There are a lot of different ways to track your wins. If you blog, keep track of your posts'. You might also keep a log of all the kind words people have said or sent to you in texts or emails etc.
In the same vein as keeping track of your success, keep a file of your wins and positive reinforcement both professionally and in your personal life. One of the best things to do is create a folder called "Wins," or “Gratefulness , or “WOW Moments” where everything is stored as far back as you want to go, up to the present day, so Look at them regularly, this will help your neuro-pathways to adjust and take them on board.
You could also take screenshots of emails, tweets, etc - whatever makes you feel good about your hard work.
7. Talk about it with a mentor / Therapist
No one should suffer in silence. Sharing your thoughts and experiences with someone else will make you better equipped to deal with your Impostor Syndrome. It’s recommended that sharing them with both a mentor, therapist, trusted friend, peer.

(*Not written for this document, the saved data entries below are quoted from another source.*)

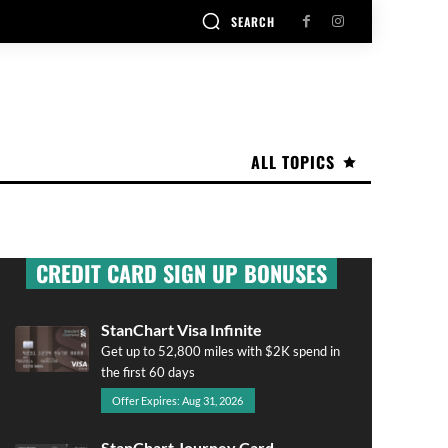
SEARCH
ALL TOPICS
CREDIT CARD SIGN UP BONUSES
StanChart Visa Infinite
Get up to 52,800 miles with $2K spend in
the first 60 days
Offer Expires: Aug 31, 2026
StanChart Journey Card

Your mentor / therapist will be able to help you talk freely and honestly about your struggles with Impostor Syndrome, whilst giving you a more objective point of view, and tools to deal with it.
Finding a mentor / therapist to talk to is a highly recommended strategy that top people endorse.

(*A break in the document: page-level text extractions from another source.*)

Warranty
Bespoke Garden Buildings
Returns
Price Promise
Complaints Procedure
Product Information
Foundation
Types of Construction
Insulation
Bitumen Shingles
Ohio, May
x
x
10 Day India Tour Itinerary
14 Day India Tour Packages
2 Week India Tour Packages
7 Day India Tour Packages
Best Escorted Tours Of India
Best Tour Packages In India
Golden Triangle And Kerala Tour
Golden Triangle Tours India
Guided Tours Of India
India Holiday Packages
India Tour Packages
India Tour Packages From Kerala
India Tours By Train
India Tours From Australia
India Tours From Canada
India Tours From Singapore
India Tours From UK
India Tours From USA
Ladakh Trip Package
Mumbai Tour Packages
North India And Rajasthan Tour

8. Say "yes" to new opportunities
It's impossible to say "yes" to everything, especially when you're feeling stressed. But it's all too common for people who have Impostor Syndrome to turn down opportunities because they don't feel like they’d do a good job.

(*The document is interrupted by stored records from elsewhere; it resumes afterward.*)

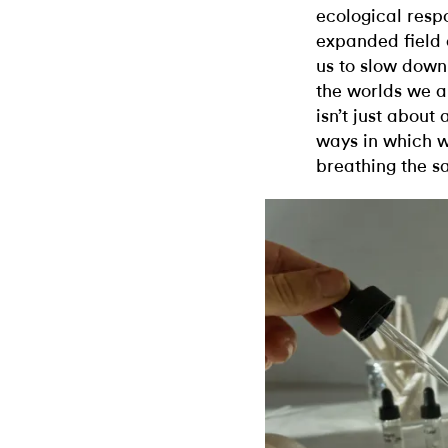
ecological respo
expanded field 
us to slow down
the worlds we a
isn’t just about
ways in which w
breathing the s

When you're presented with a new opportunity, it's important to distinguish between the voice in your head saying you can't do it because you're not worthy and the one saying you can't do it because you have too much on your plate. The first is your Impostor Syndrome speaking.
Remember: Taking on a new challenge and doing it well can open many doors for you. Don't let your inner impostor turn down these opportunities. They can do wonders to help you learn, grow, and advance your career.
Richard Branson said:
"If someone offers you an amazing opportunity and you are not sure you can do it, say yes. Then learn how to do it later."
While it might be intimidating to take on a role you're not sure you can succeed in, know that you were asked to do it for a reason, and there's nothing wrong with learning new things and asking questions along the way.
I’ll let you into a secret, I’ve actually done just that a few times during my career and I’ve succeeded.
9. Embrace the feeling and use it
The fact that highly successful people like Maya Angelou and Don Cheadle feel that way after all they've accomplished is evidence that it can sometimes be a lifelong condition.
That's why the best way to tackle your Impostor Syndrome is not to get rid of it; it's stopping it from hindering your success.
Lastly Taking on Imposter Syndrome
Richards put it: "We know what the feeling is called. We know others suffer from it. We know a little bit about why we feel this way. And we now know how to handle it: Invite it in and remind ourselves why it’s here and what it means."
Richards says he's been invited to speak about his work and career all over the world, and yet he still hasn't been able to get rid of his Impostor Syndrome. What he has learned to do is think of it "as a friend."
Whenever he hears that negative voice, he pauses for a minute, takes a deep breath and says to himself,
"Welcome back, old friend. I'm glad you're here. Now, let's get to work."